The short version
A four-week effort to automate manual WCAG checks landed reliably on 2.4.7 Focus Visible but produced false positives or missed areas on 2.1.1 Keyboard, 2.1.2 No Keyboard Trap, and 1.3.1 Info & Relationships. That split is not a measure of engineering skill. It tracks a boundary the accessibility standards bodies themselves drew: some criteria are machine-decidable, and some require human judgment. The productive move is not to harden the detector — it is to adopt the published partition and put a person in the loop where the spec says a person belongs.
Why 2.4.7 yielded
The entire requirement is a single observable state:
“Any keyboard operable user interface has a mode of operation where the keyboard focus indicator is visible.”1
One condition, present or absent. A tool can move focus and check whether a visible indicator appears.
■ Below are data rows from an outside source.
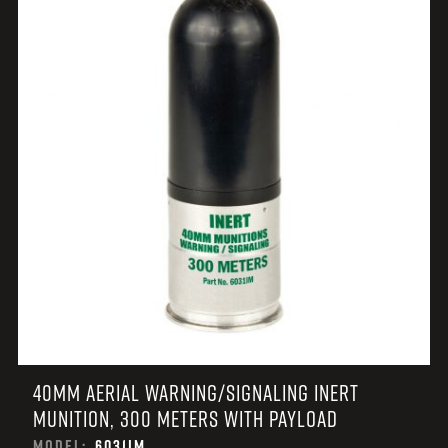
40MM AERIAL WARNING/SIGNALING INERT
MUNITION, 300 METERS WITH PAYLOAD
MODEL:
6031IM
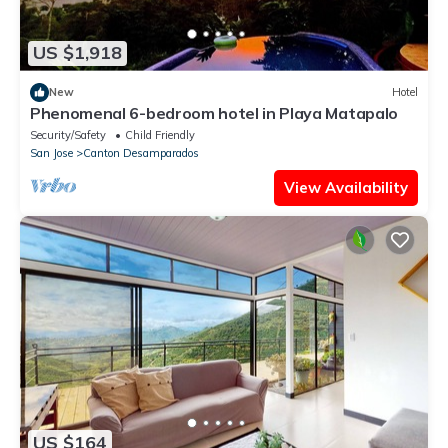
US $1,918
New
Hotel
Phenomenal 6-bedroom hotel in Playa Matapalo
Security/Safety
Child Friendly
San Jose
Canton Desamparados
View Availability
US $164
This is the kind of criterion automation handles well.
Why 2.1.1, 2.1.2, and 1.3.1 resist
2.1.1 Keyboard — behavioural coverage
The requirement is that
“All functionality of the content is operable through a keyboard interface without requiring specific timings for individual keystrokes”2
To verify it, a tool must exercise all functionality and decide whether each piece is operable by keyboard — behaviour- and path-dependent across arbitrary widgets. Static markup analysis cannot confirm operability it never triggered, which is where both the false positives and the missed areas come from.
2.1.2 No Keyboard Trap — you have to drive it
The criterion requires that, once focus enters a component,
“…then focus can be moved away from that component using only a keyboard interface…”3
Detecting a trap means actually navigating into and out of components, not reading the DOM. A scanner that never tabs through the widget cannot know whether focus is stuck.
1.3.1 Info & Relationships — the false-positive engine
The normative text asks that
“Information, structure, and relationships conveyed through presentation can be programmatically determined or are available in text”4
The trap is in the intent: the relationships that must be preserved are the ones
“…implied by visual or auditory formatting are preserved when the presentation format changes…”5
A tool can read the programmatic structure (DOM, ARIA, headings, lists, tables). It cannot reliably judge whether that structure matches the intended visual or auditory meaning. That inference gap is exactly where a non-AI checker flags relationships that are fine, and misses ones that are broken.
The boundary is already published
This is the part worth not re-deriving from scratch. W3C's Accessibility Conformance Testing (ACT) Rules tag every rule by how it can be implemented:
“Implementation types can be manual, semi-automated, automated, or linter.”6
The rules are designed to serve both kinds of tester — they provide
“guidance for developers of automated testing tools and manual testing methodologies”7
In other words, the standard expects conformance testing to be part-automated and part-manual
by design. A mainstream engine reflects the same line in code: axe-core's rules
are element/attribute/ARIA checks — for example, area-alt, whose job is to
“Ensure <area> elements of image maps have alternative text”8
and each rule carries an issue type of failure, needs review9 — the
engine itself separates a definitively automatable tier from a human-review tier rather than
pretending everything is pass/fail.
What automation reliably catches
The empirical picture sets honest expectations. WebAIM's 2026 analysis of the top one million home pages counted only automatically detectable failures and still concluded that
“…the rate of full WCAG 2 A/AA conformance was certainly lower than 4.1%.”10
and cautions plainly that
“Absence of detected errors does not indicate that a page is accessible or conformant.”11
Crucially, what automated scanners do catch is concentrated — 96% of all errors detected fall into these six categories.12:
| WCAG failure type | % of home pages |
|---|---|
| Low contrast text | 83.9% |
| Missing alternative text for images | 53.1% |
| Missing form input labels | 51% |
| Empty links | 46.3% |
| Empty buttons | 30.6% |
| Missing document language | 13.5% |
Every one of those is an attribute- or structure-level failure. None of them is one of the three criteria the automation effort got stuck on. Automation's reliable yield sits precisely where the hard criteria are not.
Recommendation
Stop chasing full automation of the judgment criteria
- Ship what is decidable: 2.4.7 plus the attribute/structural tier (alt text, labels, contrast, document language, empty controls) — the same surface axe-core covers.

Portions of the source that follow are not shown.